▶ _YOUR OBJECTIVE_
Word for word, print every entry below.

□ □ □

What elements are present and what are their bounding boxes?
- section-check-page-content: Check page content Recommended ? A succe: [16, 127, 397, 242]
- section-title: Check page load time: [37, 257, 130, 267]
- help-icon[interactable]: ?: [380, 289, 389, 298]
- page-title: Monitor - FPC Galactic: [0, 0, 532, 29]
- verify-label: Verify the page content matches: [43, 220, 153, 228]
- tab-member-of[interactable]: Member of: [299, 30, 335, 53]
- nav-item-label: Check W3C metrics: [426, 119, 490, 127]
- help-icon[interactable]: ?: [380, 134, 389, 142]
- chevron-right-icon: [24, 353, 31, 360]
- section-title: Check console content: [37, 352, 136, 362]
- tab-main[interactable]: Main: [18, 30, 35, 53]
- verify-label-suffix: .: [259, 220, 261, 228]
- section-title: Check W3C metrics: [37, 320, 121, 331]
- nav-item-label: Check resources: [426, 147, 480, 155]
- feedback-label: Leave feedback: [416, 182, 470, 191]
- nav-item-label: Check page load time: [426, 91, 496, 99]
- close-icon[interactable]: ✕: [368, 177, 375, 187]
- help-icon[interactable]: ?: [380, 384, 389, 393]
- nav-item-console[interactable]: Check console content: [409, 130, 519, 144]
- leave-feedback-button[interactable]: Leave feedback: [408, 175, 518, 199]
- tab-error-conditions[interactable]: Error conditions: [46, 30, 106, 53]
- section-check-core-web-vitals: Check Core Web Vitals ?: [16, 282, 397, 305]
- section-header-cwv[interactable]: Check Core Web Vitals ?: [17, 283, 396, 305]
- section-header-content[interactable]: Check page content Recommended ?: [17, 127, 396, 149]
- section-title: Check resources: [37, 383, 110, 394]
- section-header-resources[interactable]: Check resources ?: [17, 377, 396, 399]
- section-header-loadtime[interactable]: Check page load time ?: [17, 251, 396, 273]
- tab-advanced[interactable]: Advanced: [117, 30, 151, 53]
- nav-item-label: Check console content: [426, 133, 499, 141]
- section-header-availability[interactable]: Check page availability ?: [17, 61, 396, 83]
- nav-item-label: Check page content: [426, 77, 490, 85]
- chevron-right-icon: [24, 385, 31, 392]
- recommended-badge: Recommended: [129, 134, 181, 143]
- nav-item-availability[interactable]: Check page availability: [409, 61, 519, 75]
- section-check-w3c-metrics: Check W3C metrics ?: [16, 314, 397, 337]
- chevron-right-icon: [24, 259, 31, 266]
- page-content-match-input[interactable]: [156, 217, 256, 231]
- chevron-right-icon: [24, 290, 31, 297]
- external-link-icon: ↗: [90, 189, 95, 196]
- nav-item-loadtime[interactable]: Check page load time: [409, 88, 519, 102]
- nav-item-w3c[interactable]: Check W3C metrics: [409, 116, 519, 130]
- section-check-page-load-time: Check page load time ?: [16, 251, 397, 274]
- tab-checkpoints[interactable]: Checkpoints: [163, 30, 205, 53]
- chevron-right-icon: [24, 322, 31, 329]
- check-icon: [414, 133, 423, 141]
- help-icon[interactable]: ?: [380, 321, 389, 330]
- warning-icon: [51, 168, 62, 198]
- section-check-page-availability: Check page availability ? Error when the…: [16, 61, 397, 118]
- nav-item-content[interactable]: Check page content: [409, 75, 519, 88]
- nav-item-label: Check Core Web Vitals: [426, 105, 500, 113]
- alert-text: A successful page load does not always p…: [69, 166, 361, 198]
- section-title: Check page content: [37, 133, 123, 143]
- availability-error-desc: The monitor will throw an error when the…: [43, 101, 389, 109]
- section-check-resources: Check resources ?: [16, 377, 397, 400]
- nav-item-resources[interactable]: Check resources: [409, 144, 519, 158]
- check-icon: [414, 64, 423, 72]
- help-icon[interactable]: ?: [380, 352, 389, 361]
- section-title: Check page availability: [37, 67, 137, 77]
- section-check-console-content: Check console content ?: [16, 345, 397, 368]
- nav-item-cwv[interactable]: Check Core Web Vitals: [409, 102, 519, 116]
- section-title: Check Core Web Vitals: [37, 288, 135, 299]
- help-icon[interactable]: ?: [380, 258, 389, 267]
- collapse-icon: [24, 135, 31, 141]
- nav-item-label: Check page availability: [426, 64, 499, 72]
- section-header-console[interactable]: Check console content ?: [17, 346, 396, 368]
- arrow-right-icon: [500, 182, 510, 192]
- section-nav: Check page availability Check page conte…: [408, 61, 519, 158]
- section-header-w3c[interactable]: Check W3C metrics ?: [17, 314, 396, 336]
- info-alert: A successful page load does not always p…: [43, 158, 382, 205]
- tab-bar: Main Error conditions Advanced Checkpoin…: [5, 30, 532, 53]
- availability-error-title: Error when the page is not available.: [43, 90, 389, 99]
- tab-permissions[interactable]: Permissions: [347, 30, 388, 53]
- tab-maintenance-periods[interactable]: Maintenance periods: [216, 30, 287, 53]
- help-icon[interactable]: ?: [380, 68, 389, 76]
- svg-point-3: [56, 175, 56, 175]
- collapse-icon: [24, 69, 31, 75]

□ □ □

▶ _COMPLETED EXERCISE_
What elements are present and what are their bounding boxes?
- section-check-page-content: Check page content Recommended ? A succe: [16, 127, 397, 242]
- section-title: Check page load time: [37, 257, 130, 267]
- help-icon[interactable]: ?: [380, 289, 389, 298]
- page-title: Monitor - FPC Galactic: [0, 0, 532, 29]
- verify-label: Verify the page content matches: [43, 220, 153, 228]
- tab-member-of[interactable]: Member of: [299, 30, 335, 53]
- nav-item-label: Check W3C metrics: [426, 119, 490, 127]
- help-icon[interactable]: ?: [380, 134, 389, 142]
- chevron-right-icon: [24, 353, 31, 360]
- section-title: Check console content: [37, 352, 136, 362]
- tab-main[interactable]: Main: [18, 30, 35, 53]
- verify-label-suffix: .: [259, 220, 261, 228]
- section-title: Check W3C metrics: [37, 320, 121, 331]
- nav-item-label: Check resources: [426, 147, 480, 155]
- feedback-label: Leave feedback: [416, 182, 470, 191]
- nav-item-label: Check page load time: [426, 91, 496, 99]
- close-icon[interactable]: ✕: [368, 177, 375, 187]
- help-icon[interactable]: ?: [380, 384, 389, 393]
- nav-item-console[interactable]: Check console content: [409, 130, 519, 144]
- leave-feedback-button[interactable]: Leave feedback: [408, 175, 518, 199]
- tab-error-conditions[interactable]: Error conditions: [46, 30, 106, 53]
- section-check-core-web-vitals: Check Core Web Vitals ?: [16, 282, 397, 305]
- section-header-cwv[interactable]: Check Core Web Vitals ?: [17, 283, 396, 305]
- section-header-content[interactable]: Check page content Recommended ?: [17, 127, 396, 149]
- section-title: Check resources: [37, 383, 110, 394]
- section-header-resources[interactable]: Check resources ?: [17, 377, 396, 399]
- section-header-loadtime[interactable]: Check page load time ?: [17, 251, 396, 273]
- tab-advanced[interactable]: Advanced: [117, 30, 151, 53]
- nav-item-label: Check console content: [426, 133, 499, 141]
- section-header-availability[interactable]: Check page availability ?: [17, 61, 396, 83]
- nav-item-label: Check page content: [426, 77, 490, 85]
- chevron-right-icon: [24, 385, 31, 392]
- recommended-badge: Recommended: [129, 134, 181, 143]
- nav-item-availability[interactable]: Check page availability: [409, 61, 519, 75]
- section-check-w3c-metrics: Check W3C metrics ?: [16, 314, 397, 337]
- chevron-right-icon: [24, 259, 31, 266]
- page-content-match-input[interactable]: [156, 217, 256, 231]
- chevron-right-icon: [24, 290, 31, 297]
- external-link-icon: ↗: [90, 189, 95, 196]
- nav-item-loadtime[interactable]: Check page load time: [409, 88, 519, 102]
- nav-item-w3c[interactable]: Check W3C metrics: [409, 116, 519, 130]
- section-check-page-load-time: Check page load time ?: [16, 251, 397, 274]
- tab-checkpoints[interactable]: Checkpoints: [163, 30, 205, 53]
- chevron-right-icon: [24, 322, 31, 329]
- check-icon: [414, 133, 423, 141]
- help-icon[interactable]: ?: [380, 321, 389, 330]
- warning-icon: [51, 168, 62, 198]
- section-check-page-availability: Check page availability ? Error when the…: [16, 61, 397, 118]
- nav-item-content[interactable]: Check page content: [409, 75, 519, 88]
- nav-item-label: Check Core Web Vitals: [426, 105, 500, 113]
- alert-text: A successful page load does not always p…: [69, 166, 361, 198]
- section-title: Check page content: [37, 133, 123, 143]
- availability-error-desc: The monitor will throw an error when the…: [43, 101, 389, 109]
- section-check-resources: Check resources ?: [16, 377, 397, 400]
- nav-item-resources[interactable]: Check resources: [409, 144, 519, 158]
- check-icon: [414, 64, 423, 72]
- help-icon[interactable]: ?: [380, 352, 389, 361]
- section-title: Check page availability: [37, 67, 137, 77]
- section-check-console-content: Check console content ?: [16, 345, 397, 368]
- nav-item-cwv[interactable]: Check Core Web Vitals: [409, 102, 519, 116]
- section-title: Check Core Web Vitals: [37, 288, 135, 299]
- help-icon[interactable]: ?: [380, 258, 389, 267]
- collapse-icon: [24, 135, 31, 141]
- nav-item-label: Check page availability: [426, 64, 499, 72]
- section-header-console[interactable]: Check console content ?: [17, 346, 396, 368]
- arrow-right-icon: [500, 182, 510, 192]
- section-nav: Check page availability Check page conte…: [408, 61, 519, 158]
- section-header-w3c[interactable]: Check W3C metrics ?: [17, 314, 396, 336]
- info-alert: A successful page load does not always p…: [43, 158, 382, 205]
- tab-bar: Main Error conditions Advanced Checkpoin…: [5, 30, 532, 53]
- availability-error-title: Error when the page is not available.: [43, 90, 389, 99]
- tab-permissions[interactable]: Permissions: [347, 30, 388, 53]
- tab-maintenance-periods[interactable]: Maintenance periods: [216, 30, 287, 53]
- help-icon[interactable]: ?: [380, 68, 389, 76]
- svg-point-3: [56, 175, 56, 175]
- collapse-icon: [24, 69, 31, 75]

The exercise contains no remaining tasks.